### Your assignment
When you reach the line containing "Podatke, ki jih" in the data below, begin returning lines exactly as written, and stop once the line containing "Nacionalnega inštituta za" has been returned.

====

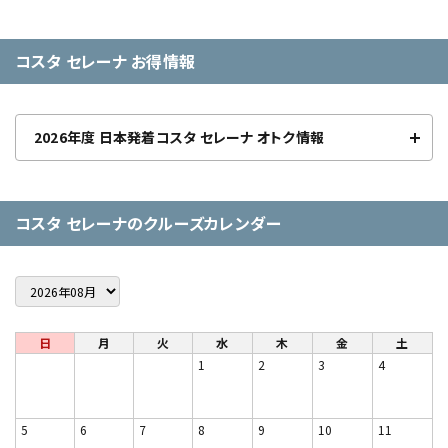
コスタ セレーナ お得情報
2026年度 日本発着コスタ セレーナ オトク情報
コスタ セレーナのクルーズカレンダー
日
月
火
水
木
金
土
1
2
3
4
5
6
7
8
9
10
11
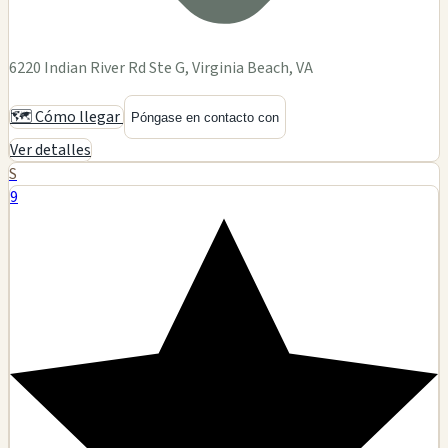
6220 Indian River Rd Ste G, Virginia Beach, VA
🗺️ Cómo llegar
Póngase en contacto con
Ver detalles
S
9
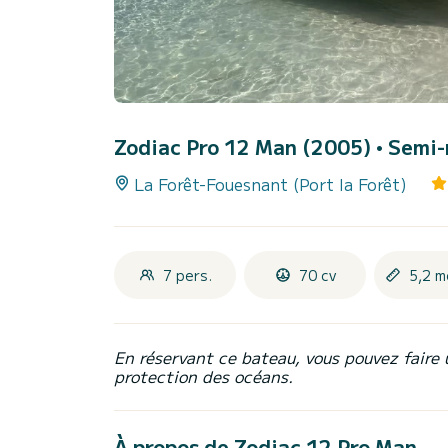
Zodiac Pro 12 Man (2005)
• Semi-
La Forêt-Fouesnant (Port la Forêt)
7 pers.
70 cv
5,2 m
En réservant ce bateau, vous pouvez faire 
protection des océans.
À propos de Zodiac 12 Pro Man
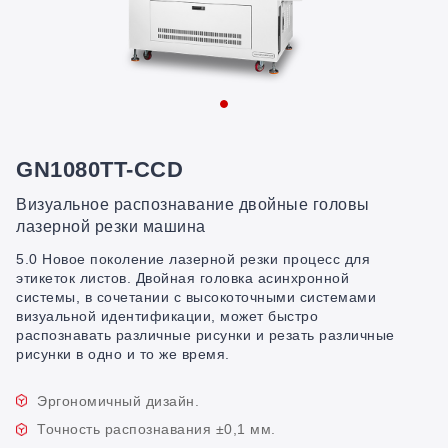
GN1080TT-CCD
Визуальное распознавание двойные головы
лазерной резки машина
5.0 Новое поколение лазерной резки процесс для
этикеток листов. Двойная головка асинхронной
системы, в сочетании с высокоточными системами
визуальной идентификации, может быстро
распознавать различные рисунки и резать различные
рисунки в одно и то же время.
Эргономичный дизайн.
Точность распознавания ±0,1 мм.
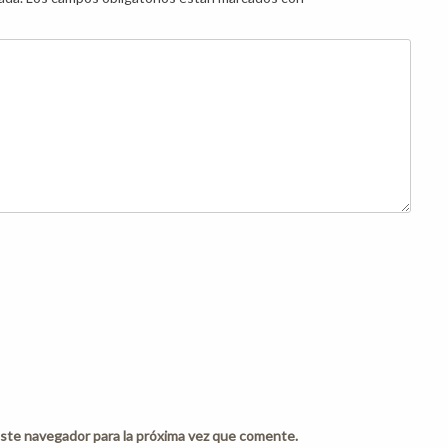
ste navegador para la próxima vez que comente.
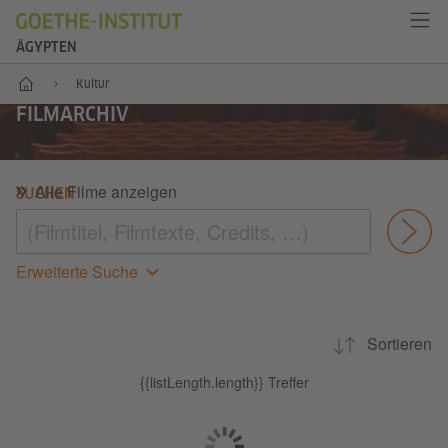
ÄGYPTEN
Start
Kultur
FILMARCHIV
Alle Filme anzeigen
SUCHEN
Ab
Erweiterte Suche
Sortieren
{{listLength.length}} Treffer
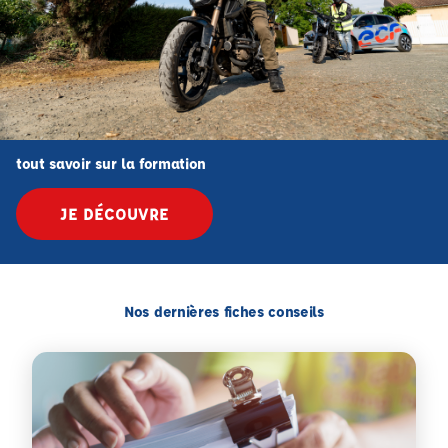
tout savoir sur la formation
JE DÉCOUVRE
Nos dernières fiches conseils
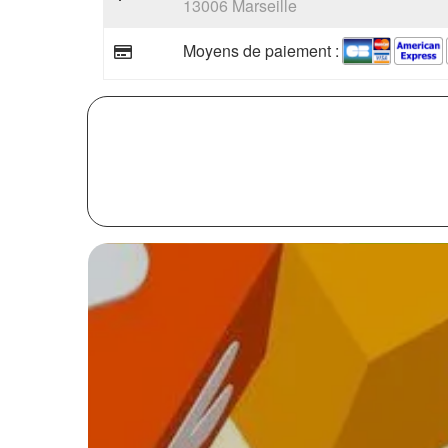
13006 Marseille
Moyens de paiement :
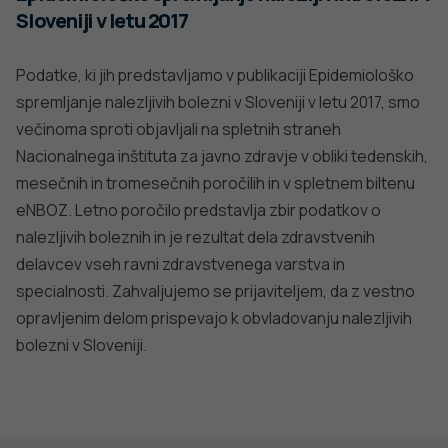
Sloveniji v letu 2017
Podatke, ki jih predstavljamo v publikaciji Epidemiološko
spremljanje nalezljivih bolezni v Sloveniji v letu 2017, smo
večinoma sproti objavljali na spletnih straneh
Nacionalnega inštituta za javno zdravje v obliki tedenskih,
mesečnih in tromesečnih poročilih in v spletnem biltenu
eNBOZ. Letno poročilo predstavlja zbir podatkov o
nalezljivih boleznih in je rezultat dela zdravstvenih
delavcev vseh ravni zdravstvenega varstva in
specialnosti. Zahvaljujemo se prijaviteljem, da z vestno
opravljenim delom prispevajo k obvladovanju nalezljivih
bolezni v Sloveniji.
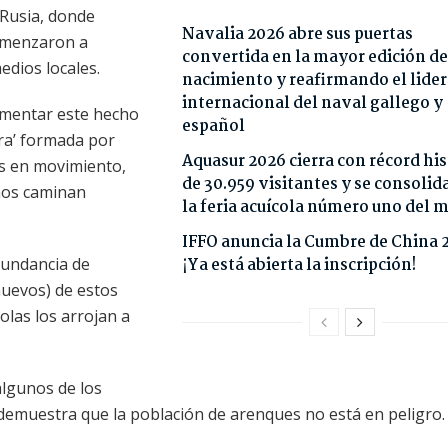
n Rusia, donde
Navalia 2026 abre sus puertas
comenzaron a
convertida en la mayor edición de
edios locales.
nacimiento y reafirmando el lide
internacional del naval gallego y
umentar este hecho
español
bra’ formada por
Aquasur 2026 cierra con récord his
os en movimiento,
de 30.959 visitantes y se consoli
eños caminan
la feria acuícola número uno del
IFFO anuncia la Cumbre de China 
bundancia de
¡Ya está abierta la inscripción!
huevos) de estos
 olas los arrojan a
 algunos de los
e demuestra que la población de arenques no está en peligro.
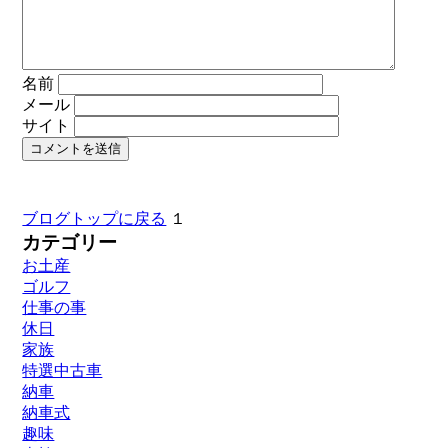
名前
メール
サイト
ブログトップに戻る
１
カテゴリー
お土産
ゴルフ
仕事の事
休日
家族
特選中古車
納車
納車式
趣味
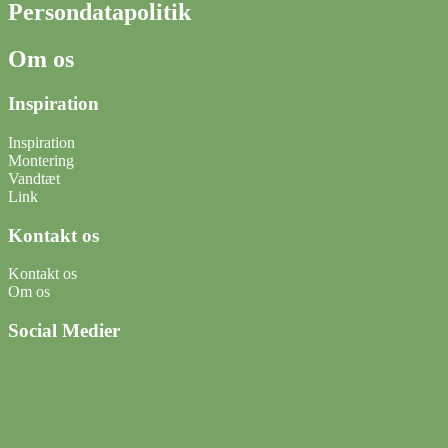
Persondatapolitik
Om os
Inspiration
Inspiration
Montering
Vandtæt
Link
Kontakt os
Kontakt os
Om os
Social Medier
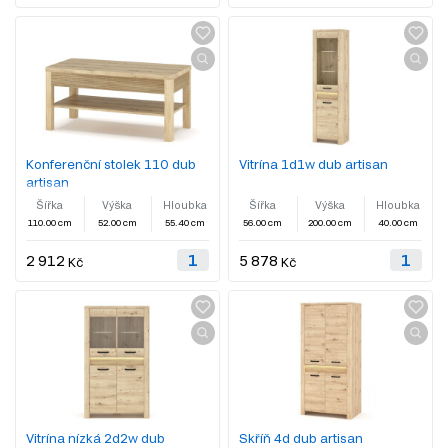
Konferenční stolek 110 dub
Vitrína 1d1w dub artisan
artisan
Šířka
Výška
Hloubka
Šířka
Výška
Hloubka
110.00 cm
52.00 cm
55.40 cm
56.00 cm
200.00 cm
40.00 cm
2 912
5 878
Kč
Kč
Vitrína nízká 2d2w dub
Skříň 4d dub artisan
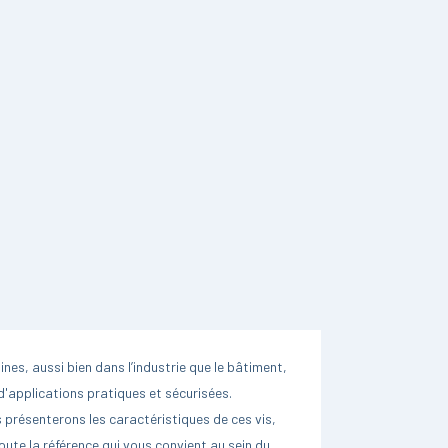
es, aussi bien dans l’industrie que le bâtiment,
d'applications pratiques et sécurisées.
 présenterons les caractéristiques de ces vis,
ute la référence qui vous convient au sein du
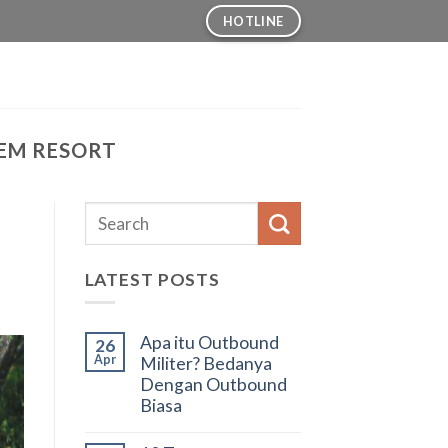
HOTLINE
EM RESORT
LATEST POSTS
Apa itu Outbound
26
Apr
Militer? Bedanya
Dengan Outbound
Biasa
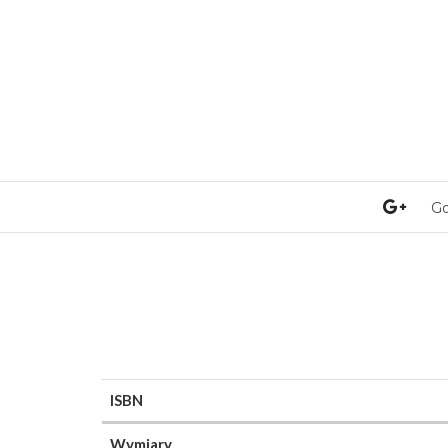
Go
ISBN
Wymiary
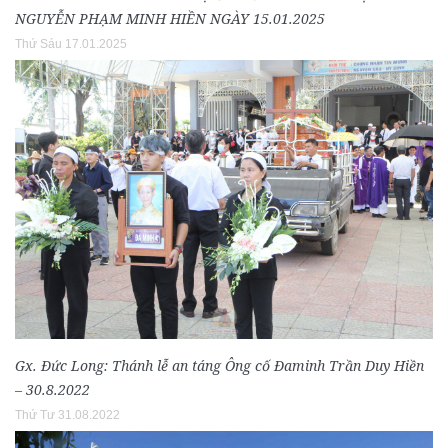
NGUYỄN PHẠM MINH HIỀN NGÀY 15.01.2025
Thứ Sáu 17.01.2025
Gx. Đức Long: Thánh lễ an táng Ông cố Đaminh Trần Duy Hiền
– 30.8.2022
Thứ Tư 31.08.2022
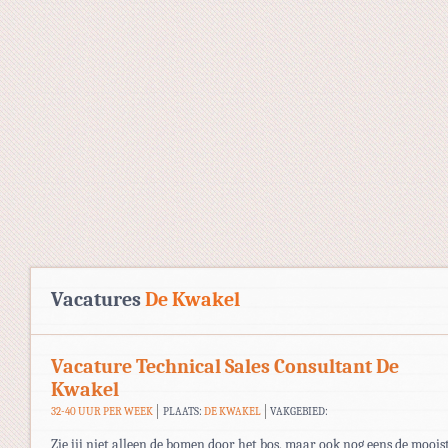
Vacatures
De Kwakel
Vacature Technical Sales Consultant De
Kwakel
32-40 UUR PER WEEK
PLAATS:
DE KWAKEL
VAKGEBIED:
Zie jij niet alleen de bomen door het bos, maar ook nog eens de moois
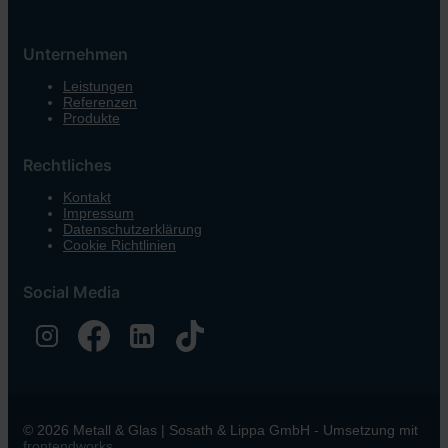
Unternehmen
Leistungen
Referenzen
Produkte
Rechtliches
Kontakt
Impressum
Datenschutzerklärung
Cookie Richtlinien
Social Media
© 2026 Metall & Glas | Sosath & Lippa GmbH - Umsetzung mit
frontendworks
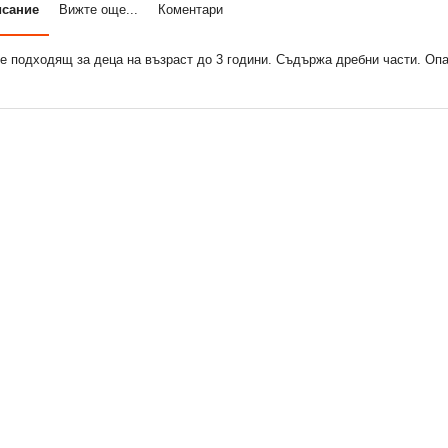
исание
Вижте още...
Коментари
е подходящ за деца на възраст до 3 години. Съдържа дребни части. Оп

====

### Exercise result
Podatke, ki jih predstavljamo v publikaciji Epidemiološko
spremljanje nalezljivih bolezni v Sloveniji v letu 2017, smo
večinoma sproti objavljali na spletnih straneh
Nacionalnega inštituta za javno zdravje v obliki tedenskih,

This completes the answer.